Just last Friday (…happy Friday…): some books from the University of Arizona Press‘ Space Science series are now open access. To an extent, this is great:
Asteroids and Asteroids II
The Galaxy and the Solar System
Meteorites and the Early Solar System
Resources of Near-Earth Space
Protostars and Planets: back editions (PP, PPII, PPIII, PPIV)
All are now downloadable as (reasonably-) big .pdfs. Apparently the font and design are clean enough, and the illustrations few enough, that the filesizes just aren’t that bad.

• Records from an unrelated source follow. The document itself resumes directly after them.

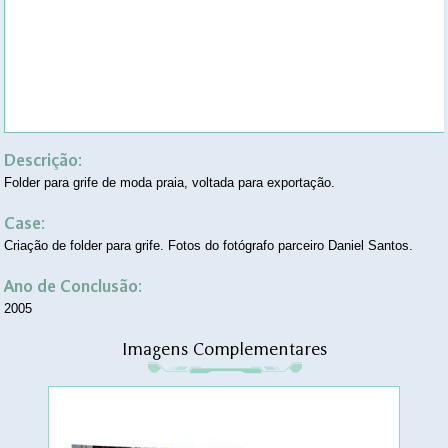
Descrição:
Folder para grife de moda praia, voltada para exportação.
Case:
Criação de folder para grife. Fotos do fotógrafo parceiro Daniel Santos.
Ano de Conclusão:
2005
Imagens Complementares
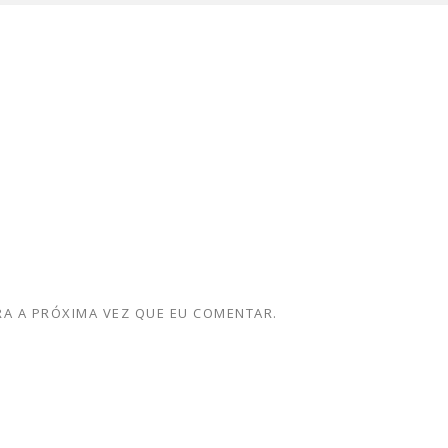
A A PRÓXIMA VEZ QUE EU COMENTAR.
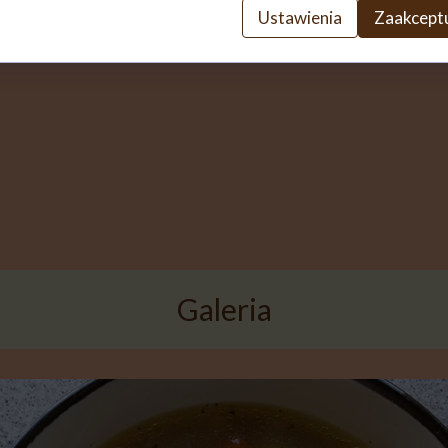
Ustawienia
Zaakceptu
Galeria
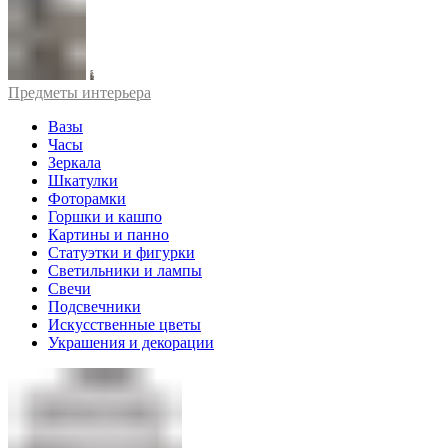
Предметы интерьера
Вазы
Часы
Зеркала
Шкатулки
Фоторамки
Горшки и кашпо
Картины и панно
Статуэтки и фигурки
Светильники и лампы
Свечи
Подсвечники
Искусственные цветы
Украшения и декорации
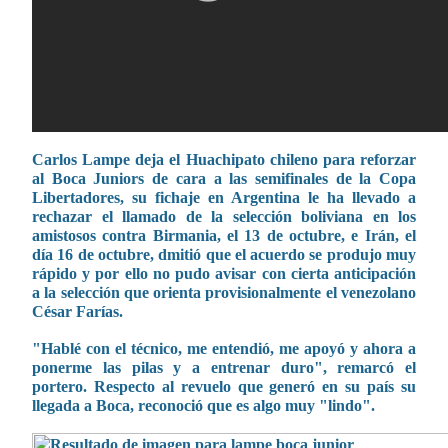
Carlos Lampe deja el Huachipato chileno para reforzar
al Boca Juniors de cara a las semifinales de la Copa
Libertadores,
su fichaje en Argentina le ha llevado a
rechazar el llamado de la selección boliviana en los
amistosos contra Birmania, el 13 de octubre, e Irán, el
día 16 de octubre,
dmitió que el acuerdo se produjo muy
rápido y por ello no pudo avisar con cierta anticipación
a la selección que orienta provisionalmente el venezolano
César Farías.
"Hablé con el técnico, me entendió, me apoyó y ahora a
ponerme las pilas y a entrenar duro", remarcó el
portero.
Respecto al revuelo que generó en su país su
llegada a Boca, reconoció que es algo muy "lindo".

Of course, nothing in life is truly free. These are all dated volumes; we are now up to Asteroids IV, John Lewis has written the follow-up to Resources, and PPVII is now out. In some cases, the new edition is online and open; I’m guessing there’s some discretion d’auteur at play. But in other cases, no. Therefore, some of these (I’m looking at you, AII and PP/PPII) are worth a skim but not as a course text. Meanwhile, The Galaxy and the Solar System is thoroughly dated, and I’m guessing not very flattering in the eyes of their contributing authors. TGSS predates interstellar objects and exoplanetary systems, of course, but also most exozodiacal disks (except one), ALMA and most submillimeter discoveries, brown dwarves, the sheer force of Moore’s Law against dynamical questions, and even Hipparcos. It invokes comets in multiple ways, yet predates Rosetta, and is even a bit early for good Giotto/Vega conclusions.
But let’s not be thankful. I admit I read Asteroids II, nearly cover to cover, knowing that AIV was already out. The questions AII raises are valid questions, even after many of the answers have been found. Didacticism, Socratic method, etc. There’s also some value in having these as “shelf references,” even if one’s shelf is now digital. Some of them have Appendices that are worth it by themselves (…assuming the later decimal places aren’t too far off today). So thanks, University of Arizona Press!